Since its creation in 2018, the House with the Lighthouse hospice has cared for around 1,000 children and young adults.

Now as western countries have imposed increasingly tough sanctions over the last month, the foundation fears the worst over their impact on medicines and equipment.

Without spare components, some of the hospice’s hi-tech equipment “could turn into a heap of scrap metal”, the foundation’s executive director Yelena Prokopyeva told AFP.

Even though medicines do not directly fall under sanctions, supplies are still affected by the ensuing logistical difficulties, blocked financial systems and rising prices for imports.

Even worse, The House With Lighthouse is 80 per cent funded by private donors, and the foundation has experienced a dramatic fall in donations since Russia sent troops into Ukraine, with many corporations and individuals slashing their outgoings as they anticipate economic turmoil.

A child and a relative are pictured in a ward at the Lighthouse children’s hospice in Moscow. PHOTO: AFP

“Some donors are pulling out because they are not sure they can pay their own staff,” Prokopyeva said bitterly, showing AFP around the Lighthouse hospice, a former school that has been renovated with a nautical theme – featuring “cabins” for patients, a large model submarine in a corridor and a lighthouse in the front yard.

And with major social media platforms including Facebook and Instagram blocked by Moscow for allegedly discriminating against Russian media, “collecting donations is becoming an even harder task”, Prokopyeva said.

As a result, “we are going to lose half of our funding by April”, she said, noting that the foundation has already had to cut its staff.

“Those who are most fragile are the most exposed” to sanctions’ impact, she lamented.
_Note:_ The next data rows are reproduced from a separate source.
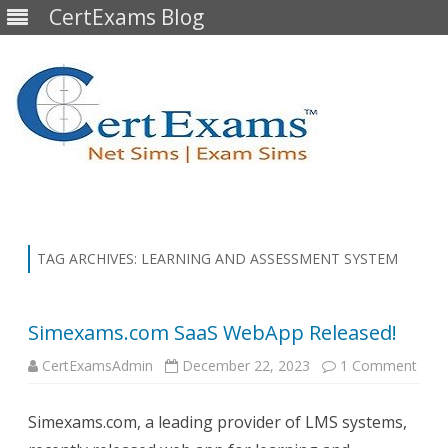
CertExams Blog
Skip
to
content
TAG ARCHIVES:
LEARNING AND ASSESSMENT SYSTEM
Simexams.com SaaS WebApp Released!
on
CertExamsAdmin
December 22, 2023
1 Comment
Sim
SaaS
Web
Simexams.com, a leading provider of LMS systems,
Rele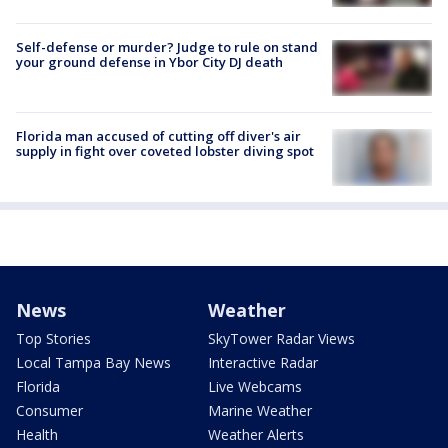
Self-defense or murder? Judge to rule on stand
your ground defense in Ybor City DJ death
Florida man accused of cutting off diver's air
supply in fight over coveted lobster diving spot
News
Weather
Top Stories
SkyTower Radar Views
Local Tampa Bay News
Interactive Radar
Florida
Live Webcams
Consumer
Marine Weather
Health
Weather Alerts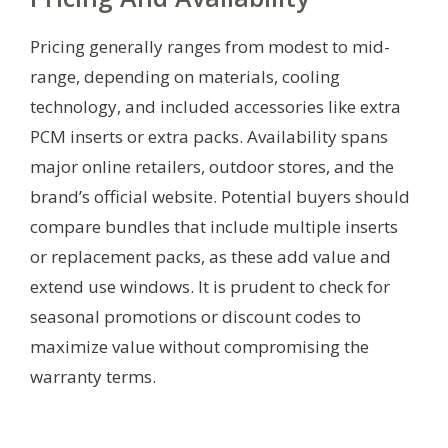
Pricing generally ranges from modest to mid-
range, depending on materials, cooling
technology, and included accessories like extra
PCM inserts or extra packs. Availability spans
major online retailers, outdoor stores, and the
brand’s official website. Potential buyers should
compare bundles that include multiple inserts
or replacement packs, as these add value and
extend use windows. It is prudent to check for
seasonal promotions or discount codes to
maximize value without compromising the
warranty terms.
In one of the hospice rooms, Tatiana Bekker told AFP she was equally worried, as she fed spoonfuls of porridge to Arseny, her 10-year-old grandson who has cerebral palsy, trying not to stain his spinal brace.

“Everything changed” when on February 24, Russian forces entered Ukraine, Bekker said.
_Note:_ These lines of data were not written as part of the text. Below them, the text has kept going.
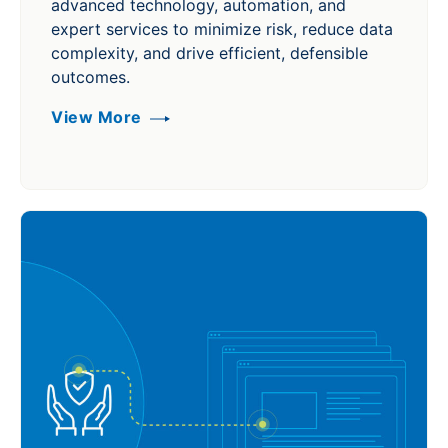
advanced technology, automation, and
expert services to minimize risk, reduce data
complexity, and drive efficient, defensible
outcomes.
View More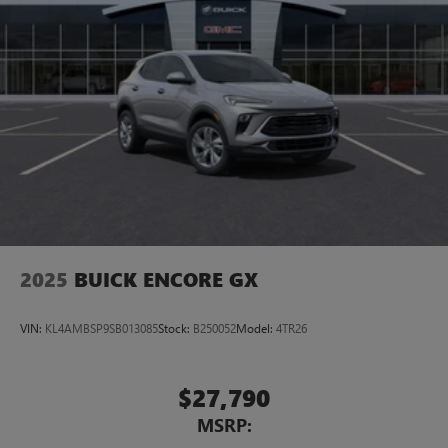
2025
BUICK ENCORE GX
VIN:
KL4AMBSP9SB013085
Stock:
B250052
Model:
4TR26
$27,790
MSRP:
She already knows that buying a new spinal brace for Arseny would be impossible because it would need to be imported and the ruble has crashed in value against foreign currencies.

“But the worst thing would be if expectorants (medicines used to clear mucus from airways) disappeared, or the French medicine for his heart,” she said, adjusting Arseny’s brace.
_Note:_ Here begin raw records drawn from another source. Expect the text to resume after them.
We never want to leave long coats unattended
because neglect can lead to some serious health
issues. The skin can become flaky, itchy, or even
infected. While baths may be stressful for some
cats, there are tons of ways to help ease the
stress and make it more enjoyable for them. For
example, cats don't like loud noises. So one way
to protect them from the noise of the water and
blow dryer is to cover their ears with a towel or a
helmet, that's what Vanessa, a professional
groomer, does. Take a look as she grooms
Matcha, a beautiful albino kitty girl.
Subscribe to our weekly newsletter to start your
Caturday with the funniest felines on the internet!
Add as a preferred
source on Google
“I’m afraid that a lot of things will change now for us,” she said, getting upset.

The Russian health ministry on Wednesday sought to reassure the public, saying there was no problem with stocks of medicines or their production.

“You don’t need to stockpile,” said health minister Mikhail Murashko.

The state fund for children with severe and life threatening illnesses, Circle of Kindness, also sought to downplay the problems at a news conference last week, saying “none of the suppliers has withdrawn” and vowing to “find alternative routes” for supplies.

When she heard that Russia had launched its military operation, Ksenia Mirzoyan, a 23-year-old carer at the hospice, said she “immediately thought of the hospice and its patients”.

“Working here, you already realise that life is so fragile,” she said, smiling as she prepared to enter a child patient’s room, while her eyes looked sad.

Mirzoyan and her colleague Vadim Troitsky, 26, are not among the young Russians who have chosen to leave their country in the face of growing repression and impending shortages.

This exodus does affect the charitable sphere, however.